The Vikings picked a bad year to have a bad November.
A four-game losing streak in the year’s penultimate month erased any chance of a playoff berth, preventing the Vikings from taking advantage of a season of muddled mediocrity in the conference and division.
The NFC and the North Division have failed to produce a dominant team. Had the Vikings employed a better backup quarterback, or won a couple of close games, or gotten J.J. McCarthy up to speed earlier, they could have had a place in one of the least impressive NFC playoff fields in memory.
The best team in the NFC, the 13-3 Seattle Seahawks, is led by the quarterback the Vikings ditched because he choked in the two biggest games of the 2025 season. Now, Sam Darnold faces at least two consecutive big games — one for the NFC West title, against San Francisco, that will determine the first seed in the conference, and then a playoff game.
Last season, faced with exactly that scenario, he shriveled.
The best team in the North, the 11-5 Chicago Bears, benefited from a soft schedule and a ridiculous number of late-fourth-quarter comebacks.

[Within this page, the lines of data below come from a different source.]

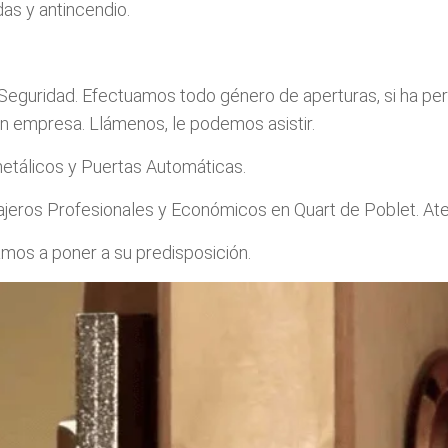
as y antincendio.
Seguridad. Efectuamos todo género de aperturas, si ha perd
bien empresa. Llámenos, le podemos asistir.
etálicos y Puertas Automáticas.
ros Profesionales y Económicos en Quart de Poblet. Atenc
mos a poner a su predisposición.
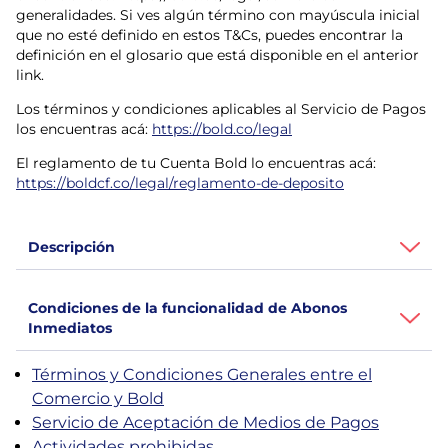
generalidades. Si ves algún término con mayúscula inicial
que no esté definido en estos T&Cs, puedes encontrar la
definición en el glosario que está disponible en el anterior
link.
Los términos y condiciones aplicables al Servicio de Pagos
los encuentras acá:
https://bold.co/legal
El reglamento de tu Cuenta Bold lo encuentras acá:
https://boldcf.co/legal/reglamento-de-deposito
Descripción
Condiciones de la funcionalidad de Abonos
Inmediatos
Términos y Condiciones Generales entre el
Comercio y Bold
Servicio de Aceptación de Medios de Pagos
Actividades prohibidas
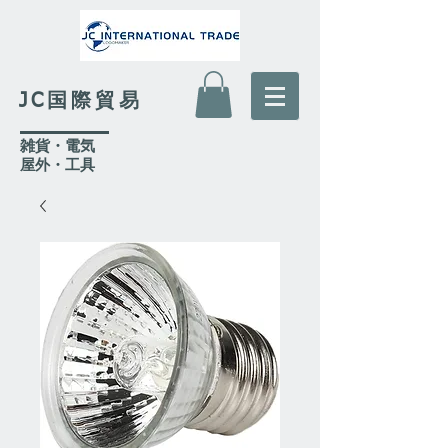
JC国際貿易
​雑貨・電気
​屋外
・工具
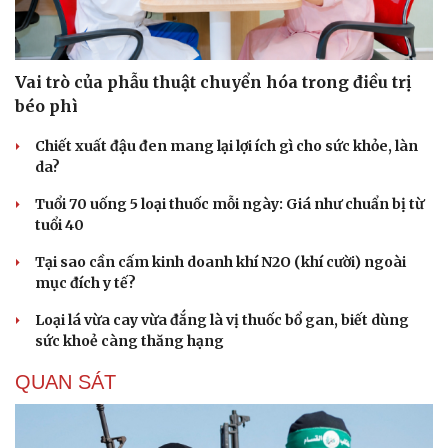
Hạt giống tâm hồn
Vai trò của phẫu thuật chuyển hóa trong điều trị
béo phì
Chiết xuất đậu đen mang lại lợi ích gì cho sức khỏe, làn
da?
Tuổi 70 uống 5 loại thuốc mỗi ngày: Giá như chuẩn bị từ
tuổi 40
Tại sao cần cấm kinh doanh khí N2O (khí cười) ngoài
mục đích y tế?
Loại lá vừa cay vừa đắng là vị thuốc bổ gan, biết dùng
sức khoẻ càng thăng hạng
QUAN SÁT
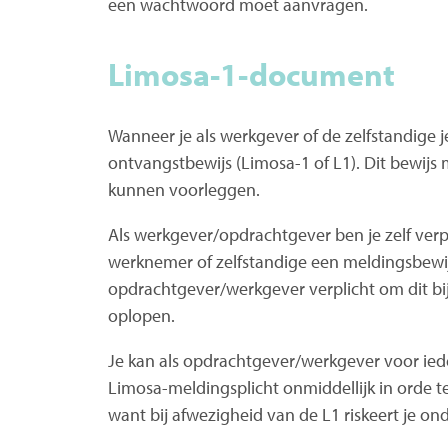
een wachtwoord moet aanvragen.
Limosa-1-document
Wanneer je als werkgever of de zelfstandige 
ontvangstbewijs (Limosa-1 of L1). Dit bewij
kunnen voorleggen.
Als werkgever/opdrachtgever ben je zelf verp
werknemer of zelfstandige een meldingsbewijs
opdrachtgever/werkgever verplicht om dit bi
oplopen.
Je kan als opdrachtgever/werkgever voor ie
Limosa-meldingsplicht onmiddellijk in orde t
want bij afwezigheid van de L1 riskeert je 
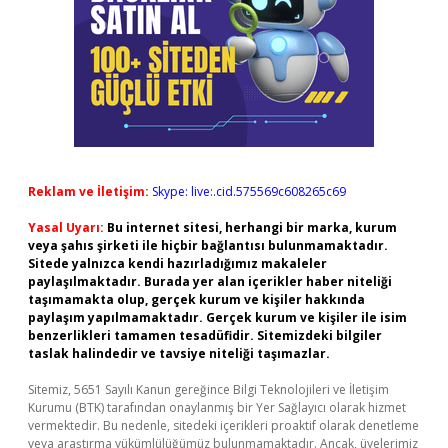
Reklam ve İletişim:
Skype: live:.cid.575569c608265c69
Yasal Uyarı:
Bu internet sitesi, herhangi bir marka, kurum
veya şahıs şirketi ile hiçbir bağlantısı bulunmamaktadır.
Sitede yalnızca kendi hazırladığımız makaleler
paylaşılmaktadır. Burada yer alan içerikler haber niteliği
taşımamakta olup, gerçek kurum ve kişiler hakkında
paylaşım yapılmamaktadır. Gerçek kurum ve kişiler ile isim
benzerlikleri tamamen tesadüfidir. Sitemizdeki bilgiler
taslak halindedir ve tavsiye niteliği taşımazlar.
Sitemiz, 5651 Sayılı Kanun gereğince Bilgi Teknolojileri ve İletişim
Kurumu (BTK) tarafından onaylanmış bir Yer Sağlayıcı olarak hizmet
vermektedir. Bu nedenle, sitedeki içerikleri proaktif olarak denetleme
veya araştırma yükümlülüğümüz bulunmamaktadır. Ancak, üyelerimiz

If the Vikings hadn’t botched the kickoff coverage against the Bears at U.S. Bank Stadium on Nov. 16, the Vikings would have swept the Bears this season without even playing well.
All of this mediocrity has produced a rarity: a Vikings-Packers game that means nothing.
The Vikings were eliminated from playoff contention more than two weeks ago, so their four-game winning streak is more of a runway than a chance at redemption.